I have always had a passion for cities and urbanism, and I find the urban environment in Brazil to be fascinating. Therefore, I wish to examine the historical development of Brazilian cities in some capacity to see what the development of Brazilian cities tells us about the culture and way of life. More specifically, I’m looking at two different Brazilian cities: Belo Horizonte and Salvador as they exemplify two distinct development patterns and urban layouts. For Belo Horizonte, I would look at the logic behind the planning of the city with an eye towards the specific purpose behind the planning of the city and how that planning affected the future development of the city. Alternatively, I would like to look at Salvador, which follows a very different model of development given its historic purpose. I would look at the creation and maintenance of the historic Portuguese old town and the more organic development plan of the rest of the city. Looking at a city’s development as a way for understanding more about Brazil would be a unique way to deepen our understanding of the country and involves some unique primary sources.

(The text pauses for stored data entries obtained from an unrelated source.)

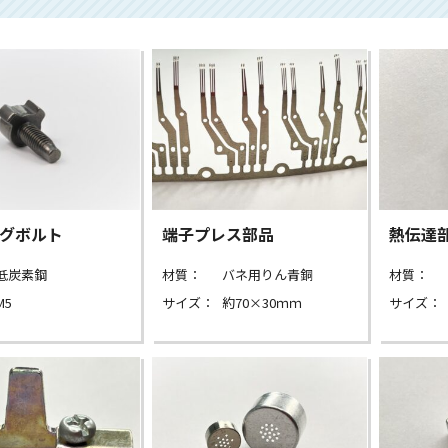
グボルト
端子プレス部品
熱伝達
低炭素鋼
材質：
バネ用りん青銅
材質：
M5
サイズ：
約70×30ｍｍ
サイズ：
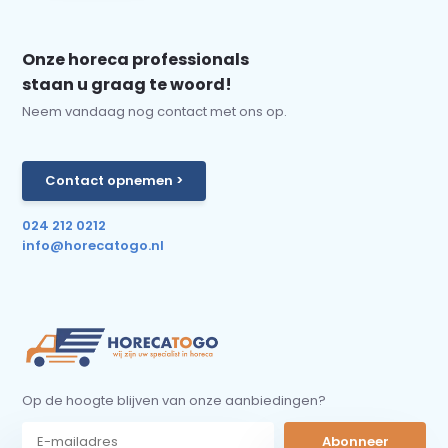
Onze horeca professionals
staan u graag te woord!
Neem vandaag nog contact met ons op.
Contact opnemen >
024 212 0212
info@horecatogo.nl
Op de hoogte blijven van onze aanbiedingen?
Abonneer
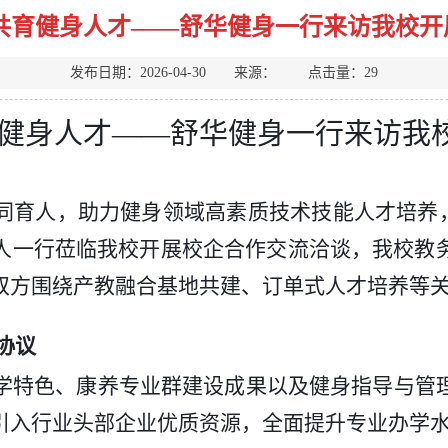
 共育健身人才——舒华健身一行来访我校开
发布日期：2026-04-30 来源： 点击量：
29
健身人才
——舒华健身一行来访我
同育人，助力健身领域高素质技术技能人才培养
人一行莅临我校开展校企合作交流洽谈，我校教
双方围绕产教融合基地共建、订单式人才培养等
协议
学特色、康养专业群建设成果以及健身指导与管
引入行业头部企业优质资源，全面提升专业办学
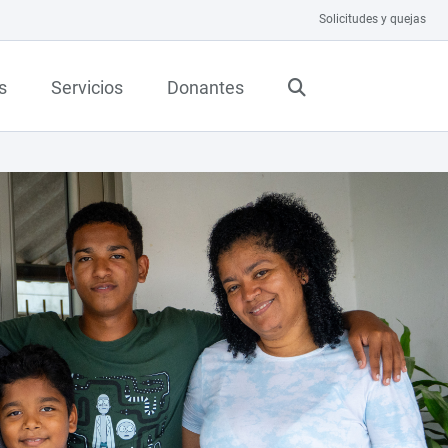
Solicitudes y quejas
s
Servicios
Donantes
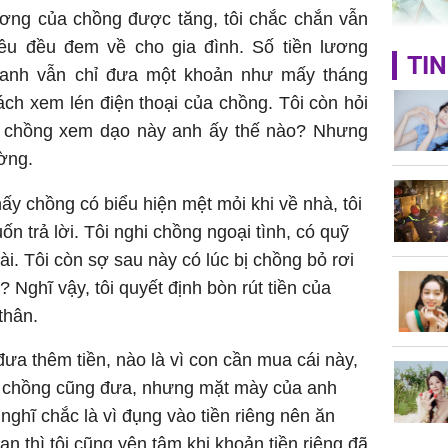
ương của chồng được tăng, tôi chắc chắn vẫn
êu đều đem về cho gia đình. Số tiền lương
Giá trị s
TIN
 anh vẫn chỉ đưa một khoản như mấy tháng
cách sử
của loại
cách xem lén điện thoại của chồng. Tôi còn hỏi
a chồng xem dạo này anh ấy thế nào? Nhưng
ờng.
hấy chồng có biểu hiện mệt mỏi khi về nhà, tôi
Chân du
ốn trả lời. Tôi nghi chồng ngoại tình, có quỹ
viên Hoa
i. Tôi còn sợ sau này có lúc bị chồng bỏ rơi
ứng ngượ
? Nghĩ vậy, tôi quyết định bòn rút tiền của
nghèo
thân.
đưa thêm tiền, nào là vì con cần mua cái này,
thì chồng cũng đưa, nhưng mặt mày của anh
nghĩ chắc là vì đụng vào tiền riêng nên ăn
n thì tôi cũng yên tâm khi khoản tiền riêng đã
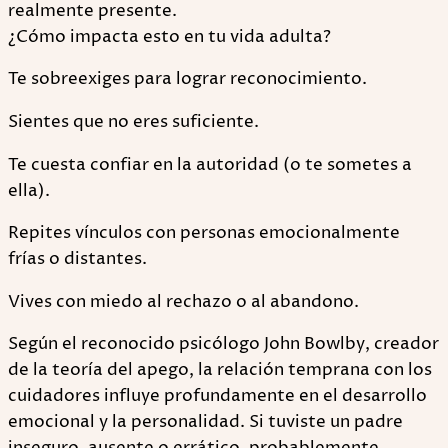
realmente presente.
¿Cómo impacta esto en tu vida adulta?
Te sobreexiges para lograr reconocimiento.
Sientes que no eres suficiente.
Te cuesta confiar en la autoridad (o te sometes a
ella).
Repites vínculos con personas emocionalmente
frías o distantes.
Vives con miedo al rechazo o al abandono.
Según el reconocido psicólogo John Bowlby, creador
de la teoría del apego, la relación temprana con los
cuidadores influye profundamente en el desarrollo
emocional y la personalidad. Si tuviste un padre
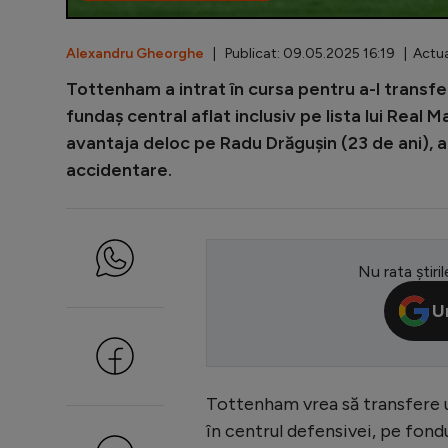
Alexandru Gheorghe
| Publicat: 09.05.2025 16:19 | Actua
Tottenham a intrat în cursa pentru a-l transfe
fundaș central aflat inclusiv pe lista lui Real M
avantaja deloc pe Radu Drăgușin (23 de ani), 
accidentare.
Nu rata știril
U
Tottenham vrea să transfere u
în centrul defensivei, pe fondu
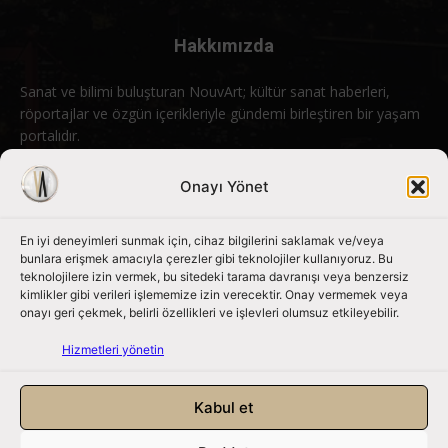
Hakkımızda
Sanat ve bilimi buluşturan NouvArt; kültür sanat haberleri,
röportajlar ve özgün içerikleriyle gündemi birleştiren bir yaşam
portalıdır.
Bizimle iletişime geçin:
info@nouvart.net
Onayı Yönet
En iyi deneyimleri sunmak için, cihaz bilgilerini saklamak ve/veya
Bizi Takip Edin
bunlara erişmek amacıyla çerezler gibi teknolojiler kullanıyoruz. Bu
teknolojilere izin vermek, bu sitedeki tarama davranışı veya benzersiz
kimlikler gibi verileri işlememize izin verecektir. Onay vermemek veya
onayı geri çekmek, belirli özellikleri ve işlevleri olumsuz etkileyebilir.
Hizmetleri yönetin
Kabul et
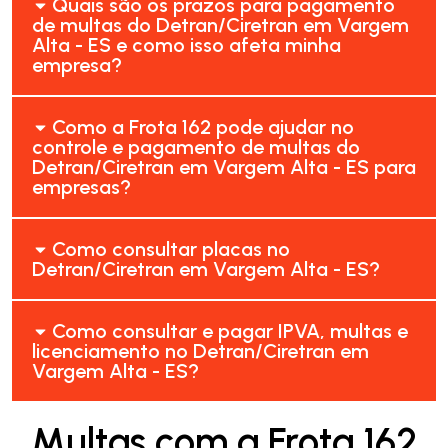
Quais são os prazos para pagamento
de multas do Detran/Ciretran em Vargem
Alta - ES e como isso afeta minha
empresa?
Como a Frota 162 pode ajudar no
controle e pagamento de multas do
Detran/Ciretran em Vargem Alta - ES para
empresas?
Como consultar placas no
Detran/Ciretran em Vargem Alta - ES?
Como consultar e pagar IPVA, multas e
licenciamento no Detran/Ciretran em
Vargem Alta - ES?
Multas com a Frota 162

If looking at Belo Horizonte, I would hope to discover more about the effect that the more industrial and resource extraction foundational purpose had on the development of the city. This would be analyzed through a look at the original plan for the city and the relation of the future developments to the initial plan for the city. Inherently I think this research would have to involve a look at class or racial distribution throughout the city in light of the initial plan of the city, and thus the city plan itself and the history of development could be a way for understanding the patterns of settlement and stratification in the modern city. An urban-based analysis could also reveal additional elements of race relations and attitudes in Brazil
I believe my aims would be fairly similar if looking at Salvador, but the method of inquiry would be different by nature of the city. As one of the oldest cities in the Americas, Salvador has a longer and more organic history than Belo Horizonte. Furthermore, it has a distinct and unique old town in the Pelourinho that contrasts with the more organic growth of the rest of the modern city. Furthermore, the city’s historic division into the high and low town also allow for an analysis of class relations, and its site as a major city of the Transatlantic slave trade makes it very diverse today and thus an interesting place to look at transculturation in city layout and design as a way of understanding how cultures interact to produce new culture. Again, I would have to look at race and class distribution as part of this analysis too as part of the look at the built environment, and I think Salvador would be an excellent place to look for this analysis.
As we have learned in class so far, Brazil is a remarkably diverse country that is the result of a variety of factors throughout its history. This history has led to the unique country we see today, and one way of understanding how this country came to be and some of the results of this historic diversity is by looking at the cities and tracing their unique development patterns. Despite their incredible importance to the history and economy of Brazil, my limited research into the subject has not revealed much research on cities in relation to the unique country that Brazil is today. Therefore, analyzing the development of one of Brazil’s cities could reveal new information about how and why Brazil is the way it is.